You'll hear, of course, that the rich already pay plenty in taxes. And what about people who pay no federal income taxes at all? (That's largely an effect of the Earned Income Tax Credit, a highly efficient way of aiding the working poor that was enacted under the Ford administration and expanded by President Reagan. People who owe no net income taxes as a result nonetheless do pay other taxes, such as payroll taxes.)
One reason so many people pay no net income tax is that so much of the nation's income has shifted to the rich — more precisely, to the richest of the rich. And if rich households now pay a greater percentage of the US tax bill, it's because (to paraphrase bank robber Willie Sutton), that's where the money is. Even so, Americans' current tax burden is at its lowest since 1950, and the share of income paid in taxes by the very richest has dropped from 30% to 18%.
According to a recent report by the nonpartisan Congressional Budget Office, the bottom 80% of US households by income now earn less than half of total income. Virtually all the shift of income away from lower- and middle-income Americans has gone to the highest-earning 1%. When the Occupy protesters rant about what's become of "the 99%," they're right.

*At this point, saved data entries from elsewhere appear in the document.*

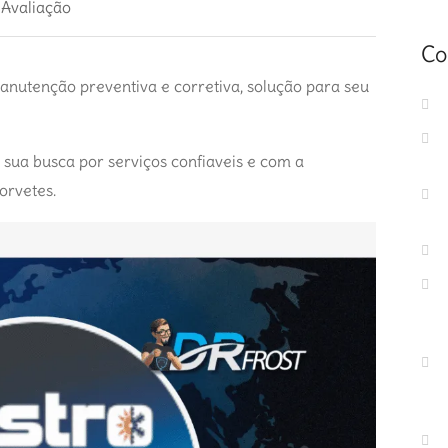
 Avaliação
Co
anutenção preventiva e corretiva, solução para seu
r sua busca por serviços confiaveis e com a
orvetes.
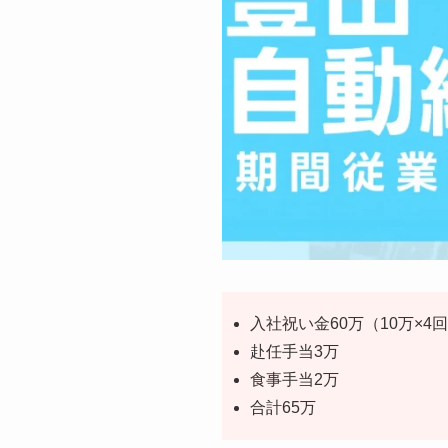
入社祝い金60万（10万×4
赴任手当3万
食事手当2万
合計65万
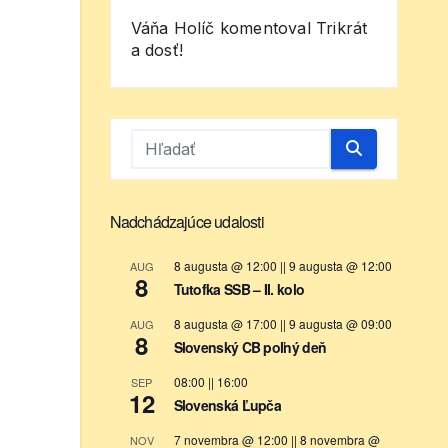
Váňa Holíč
komentoval
Trikrát
a dosť!
Nadchádzajúce udalosti
8 augusta @ 12:00
||
9 augusta @ 12:00
AUG
8
Tutofka SSB – II. kolo
8 augusta @ 17:00
||
9 augusta @ 09:00
AUG
8
Slovenský CB poľný deň
08:00
||
16:00
SEP
12
Slovenská Ľupča
7 novembra @ 12:00
||
8 novembra @
NOV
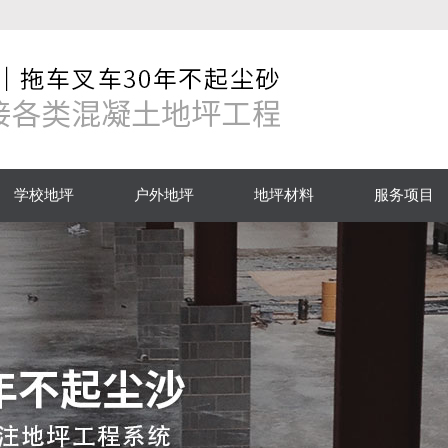
学校地坪
户外地坪
地坪材料
服务项目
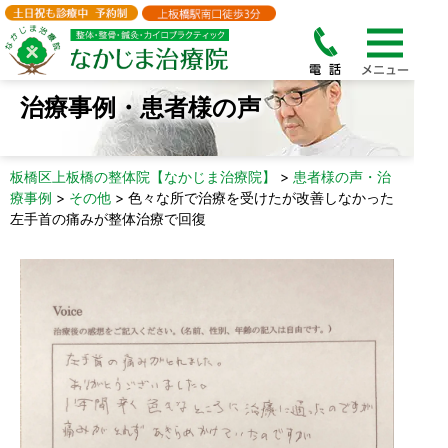
治療事例・患者様の声
板橋区上板橋の整体院【なかじま治療院】
>
患者様の声・治
療事例
>
その他
>
色々な所で治療を受けたが改善しなかった
左手首の痛みが整体治療で回復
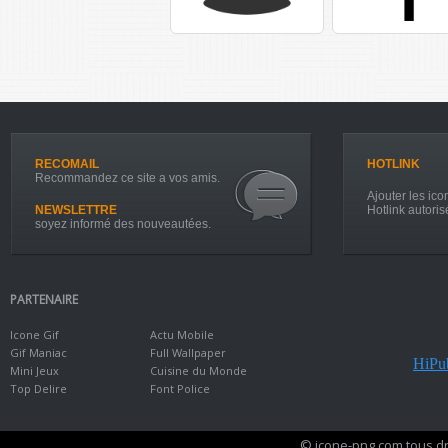
RECOMAIL
HOTLINK
Recommandez ce site a vos amis.
Ajouter les icon
NEWSLETTRE
Hotlink autoris
soyez informé des nouveautées.
PARTENAIRE
Icone Gif
Actu Mobile
Gif Maniac
Full Wallpaper
HiPub
Mini Jeux
Cuisine du Monde
Top Delire
Font Police
© icone-png.com tous dr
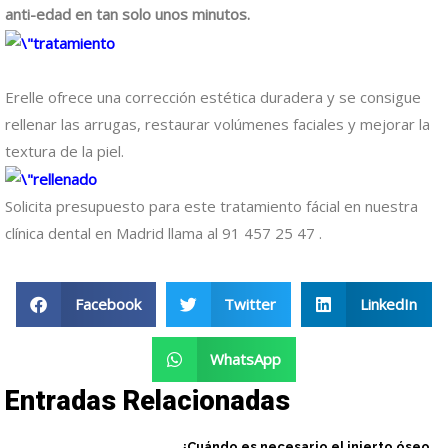
anti-edad en tan solo unos minutos.
Erelle ofrece una corrección estética duradera y se consigue
rellenar las arrugas, restaurar volúmenes faciales y mejorar la
textura de la piel.
Solicita presupuesto para este tratamiento fácial en nuestra
clínica dental en Madrid llama al 91 457 25 47 .
Facebook
Twitter
LinkedIn
WhatsApp
Entradas Relacionadas
¿Cuándo es necesario el injerto óseo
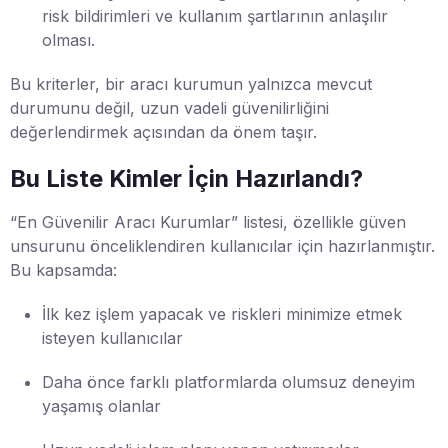
risk bildirimleri ve kullanım şartlarının anlaşılır
olması.
Bu kriterler, bir aracı kurumun yalnızca mevcut
durumunu değil, uzun vadeli güvenilirliğini
değerlendirmek açısından da önem taşır.
Bu Liste Kimler İçin Hazırlandı?
“En Güvenilir Aracı Kurumlar” listesi, özellikle güven
unsurunu önceliklendiren kullanıcılar için hazırlanmıştır.
Bu kapsamda:
İlk kez işlem yapacak ve riskleri minimize etmek
isteyen kullanıcılar
Daha önce farklı platformlarda olumsuz deneyim
yaşamış olanlar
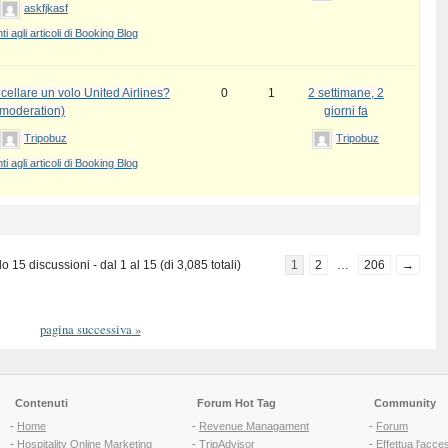
askfjkasf
 agli articoli di Booking Blog
ellare un volo United Airlines?
0
1
2 settimane, 2
 moderation)
giorni fa
Tripobuz
Tripobuz
 agli articoli di Booking Blog
 15 discussioni - dal 1 al 15 (di 3,085 totali)
1
2
…
206
→
pagina successiva
»
Contenuti
Forum Hot Tag
Community
-
Home
-
Revenue Managament
-
Forum
-
Hospitality Online Marketing
-
TripAdvisor
-
Effettua l'acce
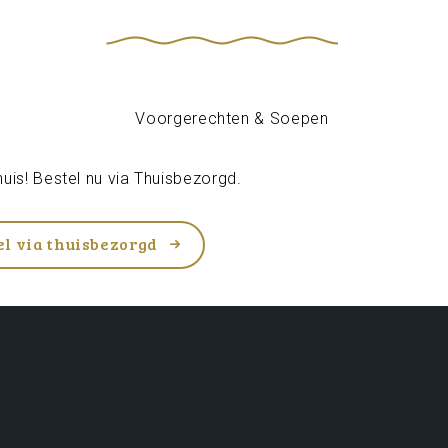
uis! Bestel nu via
Thuisbezorgd
.
el via thuisbezorgd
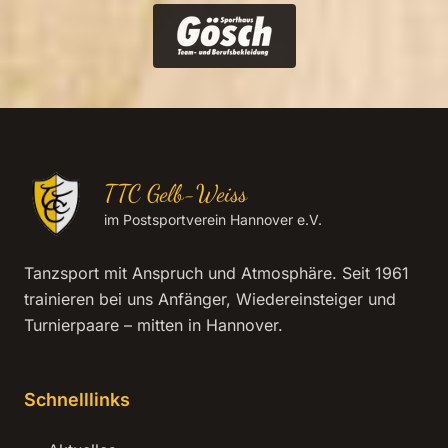
TTC Gelb-Weiss
im Postsportverein Hannover e.V.
Tanzsport mit Anspruch und Atmosphäre. Seit 1961
trainieren bei uns Anfänger, Wiedereinsteiger und
Turnierpaare – mitten in Hannover.
Schnelllinks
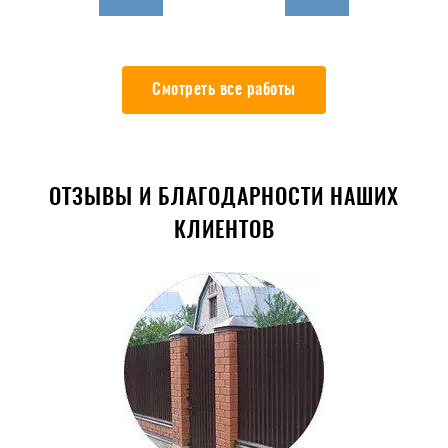
Смотреть все работы
ОТЗЫВЫ И БЛАГОДАРНОСТИ НАШИХ
КЛИЕНТОВ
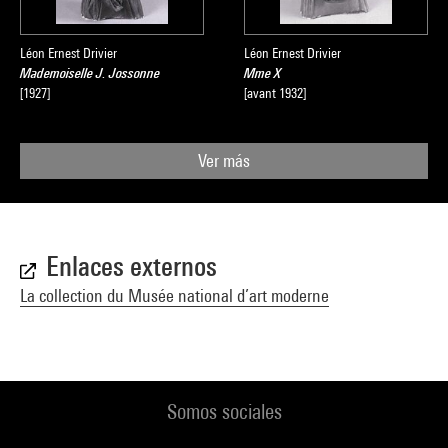
Léon Ernest Drivier
Léon Ernest Drivier
Mademoiselle J. Jossonne
Mme X
[1927]
[avant 1932]
Ver más
Enlaces externos
La collection du Musée national d’art moderne
Somos sociales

Indeed, Krugman notes that saying the bulk of the upward shift of America's wealth has gone to the richest 1% may be setting the cutoff too low. It's actually more like "the 99.9%" who have suffered income stagnation and economic uncertainty while the top 0.1% have prospered. An earlier report found that two-thirds of income gains have gone to the richest one-thousandth of Americans, whose incomes soared 400% from 1979 to 2005.
The defenders of America's new oligarchy will argue that this is as it should be, because these rich folks are "job creators." Far from being heroic entrepreneurs, however, the wealthiest Americans are mostly overpaid corporate executives who've balanced their firms' bottom lines by cutting jobs or shipping them overseas.
There's nothing wrong with getting rich — that's the American dream. But there's a difference between a Steve Jobs or a Bill Gates, who built empires from scratch while enriching plenty of others along the way, and, say, Transocean Ltd. CEO Stephen L. Newman, who earned $6.6 million in salary, bonuses and other compensation in 2010. That's almost $1 million more than the prior year, and he's getting a 22% raise for 2011. Transocean, you'll recall, built and staffed the Deepwater Horizon oil rig that exploded in April 2010, killing 11 people and gushing crude oil into the Gulf of Mexico for 86 days. Imagine if Newman's company had enjoyed a good year!
Is it "class warfare" to complain about such outrages? Don't kid yourselves: Class warfare has been going on for a long time now, and Wall Street is winning. At least Occupy Wall Street, for all its fuzziness and eccentricities, is finally fighting back.
David A. Fryxell is editor and publisher of Desert Exposure.